/**
* Creates a new {@code ThreadPoolExecutor} with the given initial
* parameters and default thread factory and rejected execution handler.
* It may be more convenient to use one of the {@link Executors} factory
* methods instead of this general purpose constructor.
*
* @param corePoolSize the number of threads to keep in the pool, even
* if they are idle, unless {@code allowCoreThreadTimeOut} is set
* @param maximumPoolSize the maximum number of threads to allow in the
* pool
* @param keepAliveTime when the number of threads is greater than
* the core, this is the maximum time that excess idle threads
* will wait for new tasks before terminating.
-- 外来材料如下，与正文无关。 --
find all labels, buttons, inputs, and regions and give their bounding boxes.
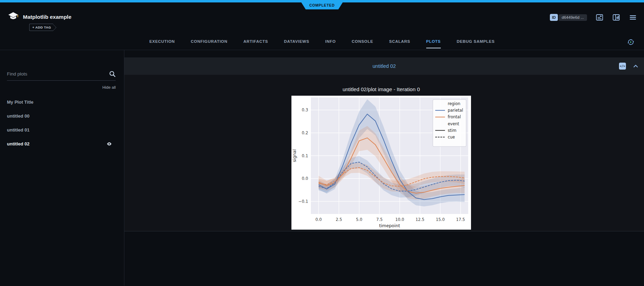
tab-dataviews[interactable]: DATAVIEWS	[284, 39, 309, 48]
svg-text:cue: cue	[448, 135, 455, 140]
svg-text:0.0: 0.0	[315, 217, 322, 222]
id-chip: ID	[550, 14, 558, 21]
compare-panel-icon[interactable]	[612, 13, 620, 22]
status-badge: COMPLETED	[300, 0, 344, 9]
plot-list: My Plot Titleuntitled 00untitled 01untit…	[0, 95, 124, 151]
eye-visibility-icon[interactable]	[106, 141, 112, 147]
plot-section-title: untitled 02	[373, 63, 396, 69]
svg-text:2.5: 2.5	[336, 217, 342, 222]
plot-section-header: untitled 02 </>	[124, 57, 644, 75]
search-row	[7, 71, 116, 81]
svg-text:0.2: 0.2	[302, 130, 308, 135]
svg-text:−0.1: −0.1	[298, 199, 308, 204]
tab-execution[interactable]: EXECUTION	[149, 39, 175, 48]
tabs: EXECUTIONCONFIGURATIONARTIFACTSDATAVIEWS…	[0, 34, 644, 48]
svg-text:stim: stim	[448, 128, 456, 133]
plot-list-item[interactable]: My Plot Title	[0, 95, 124, 109]
svg-text:15.0: 15.0	[436, 217, 445, 222]
tab-scalars[interactable]: SCALARS	[389, 39, 410, 48]
search-icon[interactable]	[109, 71, 116, 77]
search-input[interactable]	[7, 71, 104, 77]
svg-text:0.3: 0.3	[302, 108, 308, 112]
tab-plots[interactable]: PLOTS	[426, 39, 441, 48]
tab-info[interactable]: INFO	[325, 39, 336, 48]
figure[interactable]: 0.02.55.07.510.012.515.017.5−0.10.00.10.…	[291, 96, 471, 231]
svg-text:0.1: 0.1	[302, 153, 308, 158]
embed-code-icon[interactable]: </>	[619, 63, 626, 70]
plot-list-item[interactable]: untitled 00	[0, 109, 124, 123]
tab-console[interactable]: CONSOLE	[352, 39, 373, 48]
svg-text:5.0: 5.0	[356, 217, 362, 222]
experiment-id-group: ID d6449e6d ...	[550, 14, 587, 21]
add-tag-button[interactable]: + ADD TAG	[29, 24, 53, 31]
chevron-up-icon[interactable]	[633, 63, 638, 69]
plot-list-item[interactable]: untitled 02	[0, 137, 124, 151]
hide-all-link[interactable]: Hide all	[0, 85, 116, 89]
svg-text:region: region	[448, 101, 460, 106]
menu-icon[interactable]	[629, 13, 637, 22]
svg-text:parietal: parietal	[448, 108, 463, 113]
tab-configuration[interactable]: CONFIGURATION	[191, 39, 227, 48]
svg-text:frontal: frontal	[448, 114, 461, 119]
tab-artifacts[interactable]: ARTIFACTS	[243, 39, 268, 48]
status-badge-label: COMPLETED	[309, 3, 335, 7]
svg-text:12.5: 12.5	[415, 217, 424, 222]
details-icon[interactable]	[595, 13, 604, 22]
svg-text:signal: signal	[292, 149, 297, 162]
plots-main: untitled 02 </> untitled 02/plot image -…	[124, 50, 644, 286]
experiment-logo-icon	[8, 11, 19, 22]
plot-item-label: My Plot Title	[7, 100, 33, 105]
plot-item-label: untitled 01	[7, 127, 30, 133]
svg-text:10.0: 10.0	[395, 217, 404, 222]
svg-text:17.5: 17.5	[456, 217, 465, 222]
experiment-title: Matplotlib example	[23, 14, 72, 20]
plot-image-title: untitled 02/plot image - Iteration 0	[291, 86, 471, 93]
tab-bar: EXECUTIONCONFIGURATIONARTIFACTSDATAVIEWS…	[0, 34, 644, 50]
auto-refresh-icon[interactable]	[627, 38, 635, 46]
plot-card: untitled 02/plot image - Iteration 0 0.0…	[124, 75, 644, 231]
plot-item-label: untitled 00	[7, 113, 30, 119]
svg-text:timepoint: timepoint	[379, 223, 400, 228]
svg-text:0.0: 0.0	[302, 176, 308, 181]
id-value[interactable]: d6449e6d ...	[559, 14, 587, 21]
tab-debug-samples[interactable]: DEBUG SAMPLES	[457, 39, 495, 48]
plot-list-item[interactable]: untitled 01	[0, 123, 124, 137]
plot-item-label: untitled 02	[7, 141, 30, 146]
svg-text:7.5: 7.5	[376, 217, 382, 222]
svg-text:event: event	[448, 121, 459, 126]
plots-sidebar: Hide all My Plot Titleuntitled 00untitle…	[0, 50, 124, 286]
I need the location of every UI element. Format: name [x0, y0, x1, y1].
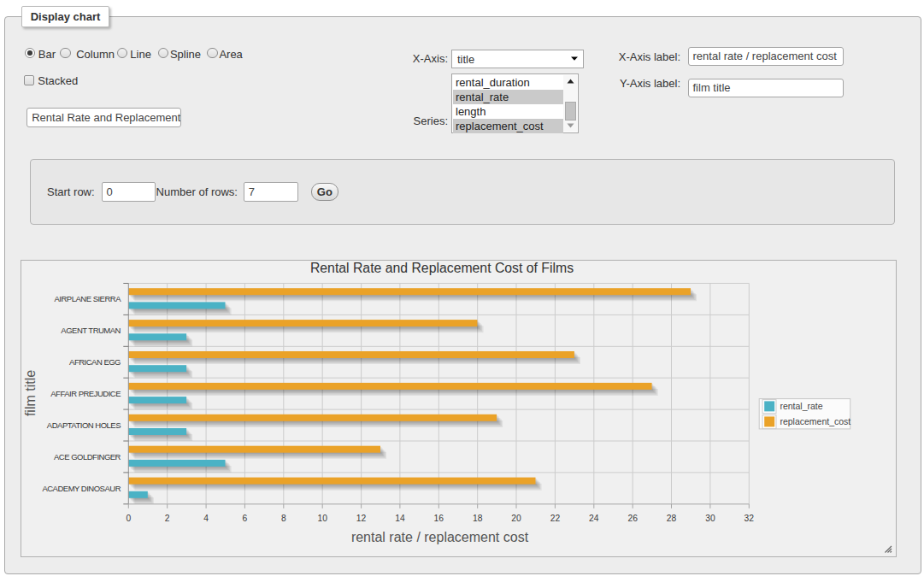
svg-text:26: 26: [627, 514, 638, 523]
svg-text:AFRICAN EGG: AFRICAN EGG: [69, 357, 121, 367]
svg-text:film title: film title: [23, 370, 38, 416]
svg-text:4: 4: [203, 514, 209, 523]
svg-text:12: 12: [356, 514, 367, 523]
svg-text:16: 16: [434, 514, 444, 523]
svg-text:30: 30: [705, 514, 715, 523]
svg-text:24: 24: [589, 514, 599, 523]
svg-text:10: 10: [317, 514, 327, 523]
svg-text:AGENT TRUMAN: AGENT TRUMAN: [61, 326, 121, 335]
svg-text:AFFAIR PREJUDICE: AFFAIR PREJUDICE: [50, 389, 121, 398]
svg-text:Rental Rate and Replacement Co: Rental Rate and Replacement Cost of Film…: [310, 261, 574, 275]
svg-text:6: 6: [243, 514, 248, 523]
svg-text:28: 28: [667, 514, 677, 523]
svg-text:0: 0: [126, 514, 131, 523]
svg-text:ACE GOLDFINGER: ACE GOLDFINGER: [54, 452, 121, 461]
svg-text:rental_rate: rental_rate: [780, 401, 822, 411]
svg-text:22: 22: [550, 514, 561, 523]
svg-text:ADAPTATION HOLES: ADAPTATION HOLES: [47, 420, 121, 430]
svg-text:14: 14: [395, 514, 405, 523]
svg-text:ACADEMY DINOSAUR: ACADEMY DINOSAUR: [42, 484, 121, 493]
svg-text:8: 8: [281, 514, 286, 523]
svg-text:20: 20: [511, 514, 521, 523]
svg-text:18: 18: [473, 514, 483, 523]
svg-text:32: 32: [744, 514, 755, 523]
svg-text:replacement_cost: replacement_cost: [780, 416, 850, 426]
svg-text:AIRPLANE SIERRA: AIRPLANE SIERRA: [55, 294, 122, 303]
svg-text:2: 2: [165, 514, 170, 523]
svg-text:rental rate / replacement cost: rental rate / replacement cost: [351, 530, 529, 544]
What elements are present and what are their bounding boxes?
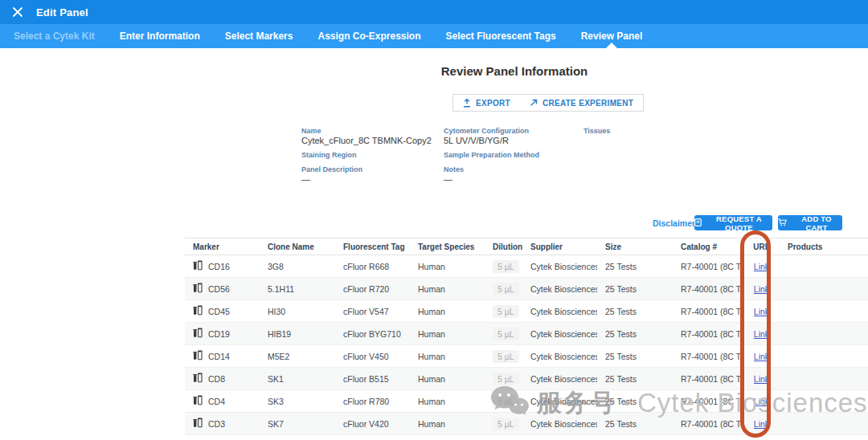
dilution-input[interactable]: 5 µL (493, 418, 519, 430)
tab-review-panel[interactable]: Review Panel (581, 24, 643, 48)
url-cell: Link (743, 374, 780, 384)
clone-cell: HIB19 (260, 329, 335, 339)
fluorescent-tag-cell: cFluor BYG710 (335, 329, 410, 339)
fluorescent-tag-cell: cFluor R780 (335, 397, 410, 406)
fluorescent-tag-cell: cFluor R720 (335, 284, 410, 294)
size-cell: 25 Tests (597, 397, 673, 406)
marker-cell: CD14 (185, 350, 260, 362)
tissues-label: Tissues (583, 127, 610, 135)
table-row-cd16: CD16 3G8 cFluor R668 Human 5 µL Cytek Bi… (185, 255, 868, 278)
table-header-row: Marker Clone Name Fluorescent Tag Target… (185, 238, 868, 255)
wizard-tabbar: Select a Cytek Kit Enter Information Sel… (0, 24, 868, 48)
request-quote-button[interactable]: REQUEST A QUOTE (694, 215, 772, 230)
export-button[interactable]: EXPORT (453, 95, 520, 111)
cytometer-config-label: Cytometer Configuration (444, 127, 529, 135)
catalog-cell: R7-40001 (8C TBMNK ... (673, 419, 743, 429)
catalog-cell: R7-40001 (8C TBMNK ... (673, 397, 743, 406)
size-cell: 25 Tests (597, 284, 673, 294)
dilution-input[interactable]: 5 µL (493, 328, 519, 340)
vials-icon (193, 328, 203, 340)
url-cell: Link (743, 307, 780, 316)
name-value: Cytek_cFluor_8C TBMNK-Copy2 (301, 136, 432, 145)
panel-description-value: — (301, 174, 310, 184)
vials-icon (193, 418, 203, 430)
window-title: Edit Panel (36, 6, 88, 18)
dilution-input[interactable]: 5 µL (493, 283, 519, 295)
export-toolbar: EXPORT CREATE EXPERIMENT (452, 94, 644, 112)
size-cell: 25 Tests (597, 374, 673, 384)
catalog-cell: R7-40001 (8C TBMNK ... (673, 374, 743, 384)
catalog-cell: R7-40001 (8C TBMNK ... (673, 262, 743, 271)
catalog-cell: R7-40001 (8C TBMNK ... (673, 329, 743, 339)
size-cell: 25 Tests (597, 419, 673, 429)
clone-cell: SK3 (260, 397, 335, 406)
tab-select-markers[interactable]: Select Markers (225, 24, 293, 48)
tab-select-fluorescent-tags[interactable]: Select Fluorescent Tags (446, 24, 556, 48)
url-link[interactable]: Link (754, 262, 769, 271)
quote-icon (694, 218, 702, 228)
dilution-input[interactable]: 5 µL (493, 350, 519, 363)
size-cell: 25 Tests (597, 262, 673, 271)
cart-icon (778, 218, 787, 228)
target-species-cell: Human (410, 329, 485, 339)
notes-value: — (444, 174, 452, 184)
url-cell: Link (743, 419, 780, 429)
url-link[interactable]: Link (754, 284, 769, 294)
url-link[interactable]: Link (754, 329, 769, 339)
url-cell: Link (743, 329, 780, 339)
url-link[interactable]: Link (754, 307, 769, 316)
close-icon[interactable] (11, 6, 24, 18)
col-url: URL (743, 242, 780, 251)
vials-icon (193, 373, 203, 385)
marker-cell: CD8 (185, 373, 260, 385)
col-fluorescent-tag: Fluorescent Tag (335, 242, 410, 251)
name-label: Name (301, 127, 321, 135)
disclaimer-link[interactable]: Disclaimer (653, 218, 695, 228)
catalog-cell: R7-40001 (8C TBMNK ... (673, 284, 743, 294)
supplier-cell: Cytek Biosciences (522, 284, 597, 294)
clone-cell: SK1 (260, 374, 335, 384)
fluorescent-tag-cell: cFluor V450 (335, 352, 410, 361)
marker-cell: CD4 (185, 395, 260, 407)
dilution-input[interactable]: 5 µL (493, 305, 519, 318)
fluorescent-tag-cell: cFluor V547 (335, 307, 410, 316)
url-cell: Link (743, 262, 780, 271)
supplier-cell: Cytek Biosciences (522, 374, 597, 384)
target-species-cell: Human (410, 307, 485, 316)
clone-cell: HI30 (260, 307, 335, 316)
dilution-input[interactable]: 5 µL (493, 373, 519, 385)
clone-cell: 3G8 (260, 262, 335, 271)
dilution-input[interactable]: 5 µL (493, 260, 519, 273)
url-link[interactable]: Link (754, 419, 769, 429)
tab-enter-information[interactable]: Enter Information (120, 24, 200, 48)
url-link[interactable]: Link (754, 352, 769, 361)
col-marker: Marker (185, 242, 260, 251)
fluorescent-tag-cell: cFluor R668 (335, 262, 410, 271)
url-link[interactable]: Link (754, 397, 769, 406)
supplier-cell: Cytek Biosciences (522, 352, 597, 361)
fluorescent-tag-cell: cFluor V420 (335, 419, 410, 429)
marker-cell: CD16 (185, 260, 260, 272)
url-link[interactable]: Link (754, 374, 769, 384)
dilution-cell: 5 µL (485, 260, 522, 273)
supplier-cell: Cytek Biosciences (522, 262, 597, 271)
tab-assign-co-expression[interactable]: Assign Co-Expression (317, 24, 420, 48)
col-catalog: Catalog # (673, 242, 743, 251)
create-experiment-button[interactable]: CREATE EXPERIMENT (520, 95, 643, 111)
dilution-cell: 5 µL (485, 373, 522, 385)
clone-cell: SK7 (260, 419, 335, 429)
table-row-cd56: CD56 5.1H11 cFluor R720 Human 5 µL Cytek… (185, 278, 868, 300)
col-target-species: Target Species (410, 242, 485, 251)
target-species-cell: Human (410, 352, 485, 361)
marker-cell: CD45 (185, 305, 260, 317)
tab-select-a-cytek-kit[interactable]: Select a Cytek Kit (14, 24, 95, 48)
supplier-cell: Cytek Biosciences (522, 329, 597, 339)
url-cell: Link (743, 397, 780, 406)
target-species-cell: Human (410, 397, 485, 406)
table-row-cd14: CD14 M5E2 cFluor V450 Human 5 µL Cytek B… (185, 345, 868, 368)
target-species-cell: Human (410, 284, 485, 294)
table-row-cd8: CD8 SK1 cFluor B515 Human 5 µL Cytek Bio… (185, 368, 868, 390)
vials-icon (193, 305, 203, 317)
dilution-input[interactable]: 5 µL (493, 395, 519, 408)
add-to-cart-button[interactable]: ADD TO CART (778, 215, 842, 230)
* @param unit the time unit for the {@code keepAliveTime} argument
* @param workQueue the queue to use for holding tasks before they are
* executed. This queue will hold only the {@code Runnable}
* tasks submitted by the {@code execute} method.
* @throws IllegalArgumentException if one of the following holds:<br>
* {@code corePoolSize < 0}<br>
* {@code keepAliveTime < 0}<br>
* {@code maximumPoolSize <= 0}<br>
* {@code maximumPoolSize < corePoolSize}
* @throws NullPointerException if {@code workQueue} is null
*/
public ThreadPoolExecutor(int corePoolSize,
int maximumPoolSize,
long keepAliveTime,
TimeUnit unit,
BlockingQueue<Runnable> workQueue) {
this(corePoolSize, maximumPoolSize, keepAliveTime, unit, workQueue,
Executors.defaultThreadFactory(), defaultHandler);
}
簡單介紹下參數含義:如果運行的線程少於corePoolSize,則 Executor始終首選添加新的線程,而不進行排隊。(如果當前運行的線程小於corePoolSize,則任務根本不會存入queue中,而是直接運行)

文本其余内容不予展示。